We want our sexy monsters to be delicious eye candy. Check out the covers of romantic suspense, paranormal romance and urban fantasy books, if you want a crash course in attractive, if slightly evil, guys.

Internal beauty is another ball game.

The ugly coating obscuring the beautiful soul is also a classic story element. The ugly duckling is, of course, a beautiful swan and the gorgeous prince of a guy is just waiting for true love to peel away the monster-face that was part of a curse. Most of these beautiful, but hidden, souls are male. In the realm of fairy tales, female ugliness is rarely skin deep.

The connection between the external appearance and the internal status is up front and obvious. The witch is always old and ugly; and the evil Queen has a menacing appearance. Even if she is, on the surface, beautiful, her icy soul shines through and destroys her beauty. Princesses in fairy tales don’t have acne scars or big feet or warts on their noses — flaws are reserved for mean step sisters and wicked witches.

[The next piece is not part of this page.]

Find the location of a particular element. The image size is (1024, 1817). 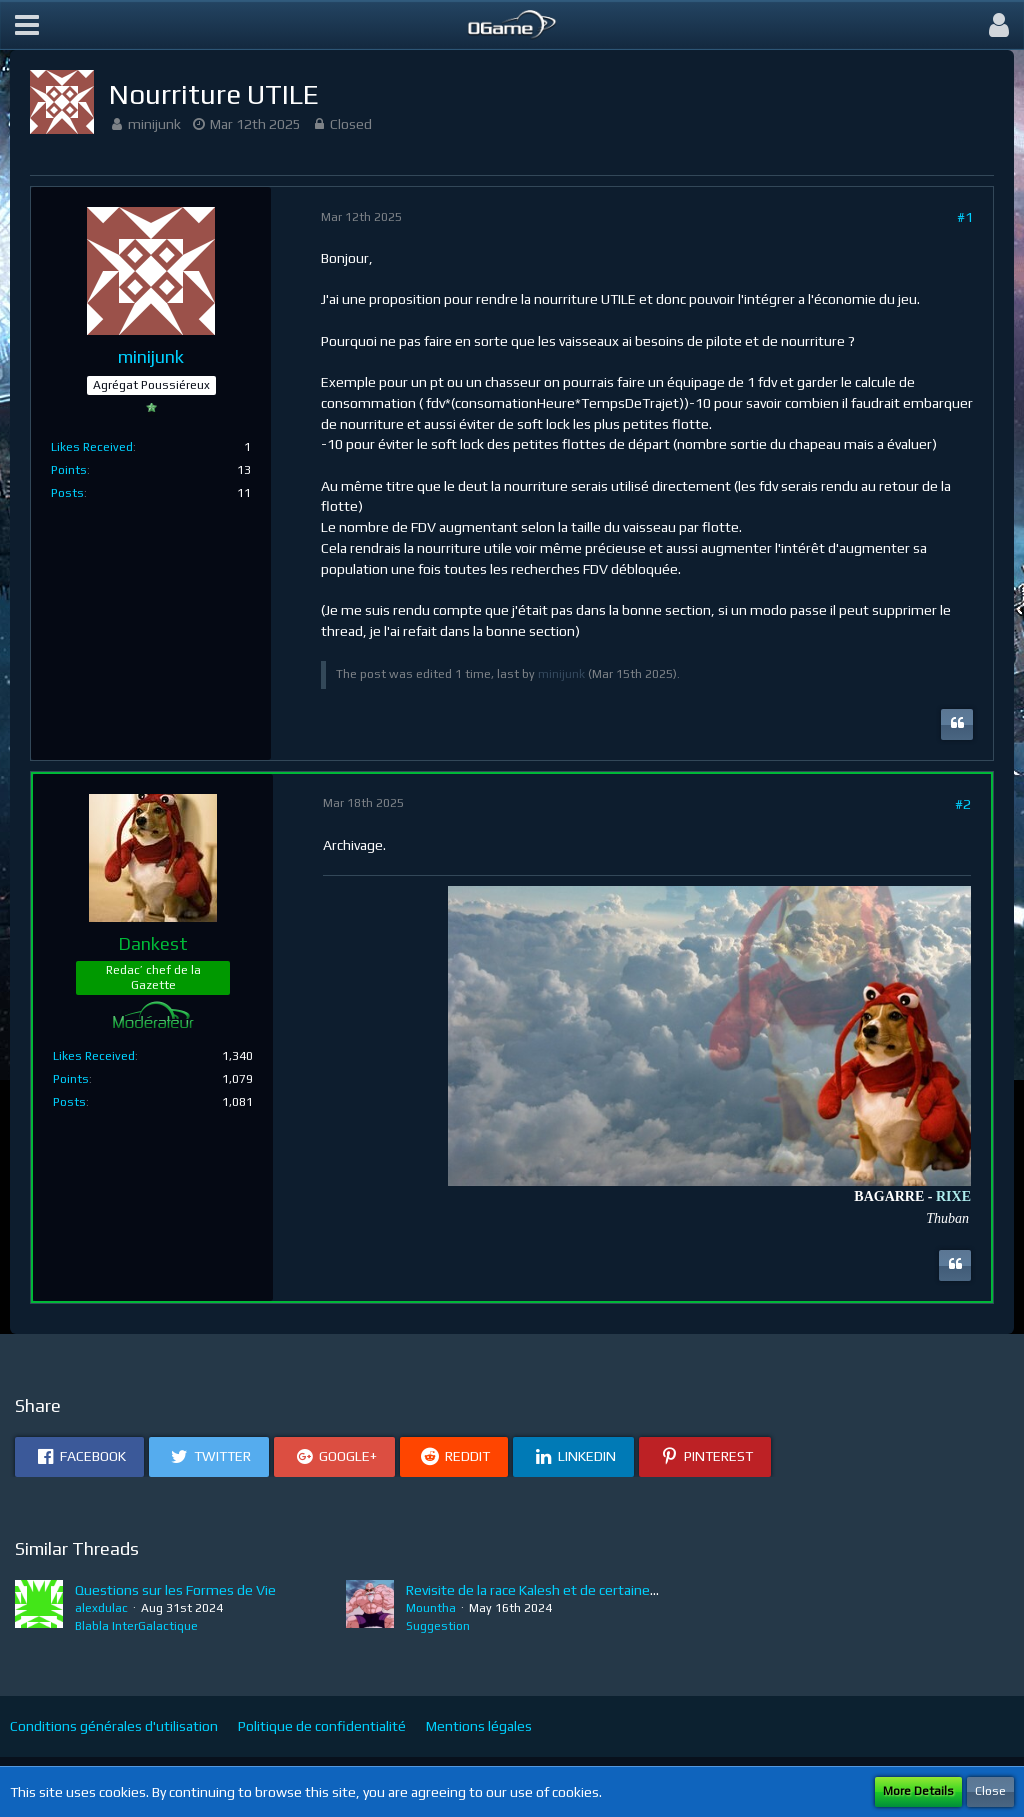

This was bad news for old ladies living alone in houses in the woods. If the house happened to be located on a nice plot of land (a plot coveted by a greedy village leader) or if she happened to know something about herbal medicine, have a prominent birthmark and a cat, she was in big trouble!

I’m not going to indulge in a feminist rant, this is territory explored by many a writer before me, but it’s worth noting the rise of the almost pretty protagonist and the not-quite-model perfect heroine. Maybe that need to connect the outside and the inside is finally breaking down?

Let’s toast great looking monsters and regular folks with wonderful hearts!

Comments

  1. Oh! A feminist non-rant 😉 I’m more of a humanist than a feminist but I can still remember how uplifted I felt after seeing Alien for the first time at the cinema. Yes I was terrified and yes, I did mangle the hand of my date – poor lad couldn’t play the piano for a week afterwards – but the thing that made me a huge fan was that Ripley was female, too tall, not classically pretty AND she was kick-ass in the monster fighting area. A few years later I cheered Linda Hamilton in the /second/ Terminator movie. If you haven’t seen it she goes from being a typical, pretty bimbo who needs to be protected [Terminator 1] to being this ripped, half mad killing mummy machine in T2 😀
    I think the Greeks had it right with Athena – beware a woman with a bow – and it’s about time fiction caught up with reality….erm or is it reality catching up with fiction?